Instructions for the task: Every line containing "dass" should be copied out. Go through the entries and find them.
*** Data for the task Section Begins ***
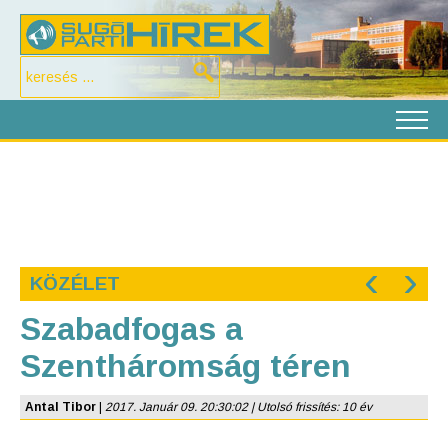
‹
›
KÖZÉLET
Szabadfogas a
Szentháromság téren
Antal Tibor
|
2017. Január 09. 20:30:02 | Utolsó frissítés: 10 év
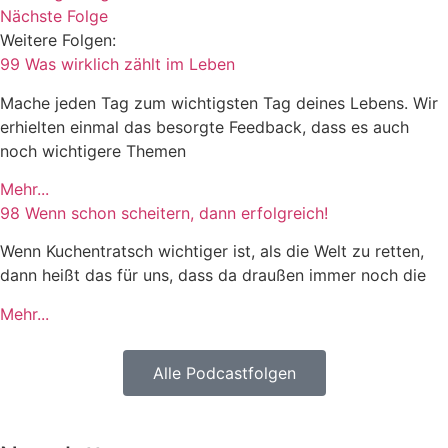
Nächste Folge
Weitere Folgen:
99 Was wirklich zählt im Leben
Mache jeden Tag zum wichtigsten Tag deines Lebens. Wir
erhielten einmal das besorgte Feedback, dass es auch
noch wichtigere Themen
Mehr...
98 Wenn schon scheitern, dann erfolgreich!
Wenn Kuchentratsch wichtiger ist, als die Welt zu retten,
dann heißt das für uns, dass da draußen immer noch die
Mehr...
Alle Podcastfolgen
*** Data for the task Section Ends ***
Result of the task:
erhielten einmal das besorgte Feedback, dass es auch
dann heißt das für uns, dass da draußen immer noch die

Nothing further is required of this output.